Because of the way Grossman swung the bat this spring, Porter changed his mind by late March and said Grossman would be penciled into the lineup in the second spot to start the season. He hit second on Tuesday, ahead of Fowler and before Altuve and Castro.
"It's a good accomplishment for me," said Grossman, a switch-hitter with high on-base percentage potential. "It was a personal goal this offseason to hit at the top of the order at some point this season. It's an exciting day."
Altuve, who will hit third or fourth most days, depending on matchups, said he told Grossman he was perfect for the second spot in the order.
"You can go ask him," Altuve said. "I told him a couple of weeks ago that I wanted him hitting second, no matter if I was going to be hitting ninth or eighth. I think he's going to one of the best second hitters in baseball."
Altuve was asked to elaborate: "Dexter is a guy that can run, can get on base a lot. Robbie is a guy who can hit the ball in the hole, hit some balls in the gap, hit with some power. Those guys, they're going to be really good no matter who is going to be hitting behind them."
Fowler undaunted by challenges of Tal's Hill
HOUSTON -- After playing center field for several years in the spacious outfield of Denver's Coors Field, Astros newcomer Dexter Fowler shrugged off the challenges that could come with playing Tal's Hill in center at Minute Maid Park.
"I guess if it gets hit up there, I'll go up there," Fowler said. "I won't go up there just for nothing."
Fowler says he usually plays shallow, so don't expect there to be many opportunities for Fowler to run up the incline. The hill comes into play maybe only a couple of times a month, and some memorable catches -- including one by Lance Berkman -- have been made there.
"Like anything, there's a warning track, and you get a little bit of warning and you embrace that," Fowler said.
The Astros have toyed with the idea of removing Tal's Hill for the last few years, but it's back for its 15th season. Fortunately, no players have been injured running up the hill.
"The good thing is he's played in the [National League] his entire career and he's played here several times, so it's not like this is the first time he's come in here to the ballpark," manager Bo Porter said. "I don't think he's going to have trouble out there."
Fowler's gift to 'mates fosters camaraderie
HOUSTON -- Astros center fielder Dexter Fowler, who was acquired in a winter trade with the Rockies, bought each of his teammates and members of the team's staff a bottle of Johnnie Walker Double Black scotch whiskey to toast Opening Day on Tuesday.
Fowler placed a note along with each of the bottles in his teammates' lockers that read: "The future of the team is up to us.

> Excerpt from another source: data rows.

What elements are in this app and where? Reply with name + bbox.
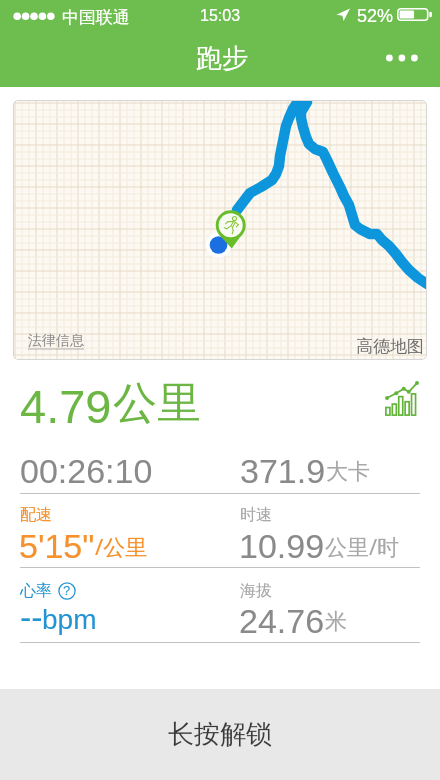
staticText: 高德地图 bbox=[356, 336, 424, 357]
staticText: 00:26:10 bbox=[20, 452, 153, 490]
staticText: 长按解锁 bbox=[168, 718, 272, 751]
staticText: 配速 bbox=[20, 505, 52, 525]
staticText: ? bbox=[63, 583, 71, 598]
staticText: 公里 bbox=[113, 376, 201, 431]
staticText: 公里/时 bbox=[325, 531, 400, 561]
staticText: 52% bbox=[357, 6, 394, 26]
button[interactable]: Statistics bbox=[377, 374, 427, 424]
staticText: 时速 bbox=[240, 505, 272, 525]
button[interactable]: 长按解锁 bbox=[0, 689, 440, 780]
staticText: /公里 bbox=[95, 531, 148, 561]
staticText: -- bbox=[20, 598, 43, 636]
staticText: 24.76 bbox=[239, 602, 325, 640]
button[interactable]: 心率 bbox=[20, 581, 76, 601]
staticText: 海拔 bbox=[240, 581, 272, 601]
staticText: 5'15" bbox=[19, 527, 95, 565]
button[interactable]: More options bbox=[377, 38, 427, 78]
staticText: 米 bbox=[325, 608, 347, 636]
staticText: 跑步 bbox=[196, 42, 248, 75]
staticText: 15:03 bbox=[200, 7, 241, 25]
staticText: 中国联通 bbox=[62, 7, 130, 28]
staticText: 371.9 bbox=[240, 452, 326, 490]
staticText: bpm bbox=[42, 604, 97, 635]
staticText: 大卡 bbox=[326, 458, 370, 486]
staticText: 心率 bbox=[20, 581, 52, 601]
staticText: 10.99 bbox=[239, 527, 325, 565]
button[interactable]: 法律信息 bbox=[28, 332, 84, 350]
staticText: 4.79 bbox=[20, 380, 112, 433]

Thank you for welcoming me to Houston. Cheers to our next steps together. Keep walking."
"Opening Day presents not only a new start for me, but a fresh slate for my teammates and the entire Houston Astro organization," Fowler said. "At this moment, the past is the past. It's the next practice, the next swing, the next run that matters. I gifted my new teammates a bottle of Johnnie Walker Double Black to celebrate this moment, the opportunity to define ourselves by where we are headed, not where we stand."
Astros general manager Jeff Luhnow said it was a classy touch.
"He's been in the game for a few years, and it's a good bottle of Johnnie Walker," Luhnow said. "And I'm sure at some point I'll enjoy it a little bit. This is such an important time as a community and [for] the fans and organization to rally together and hope for a great season, and it starts today."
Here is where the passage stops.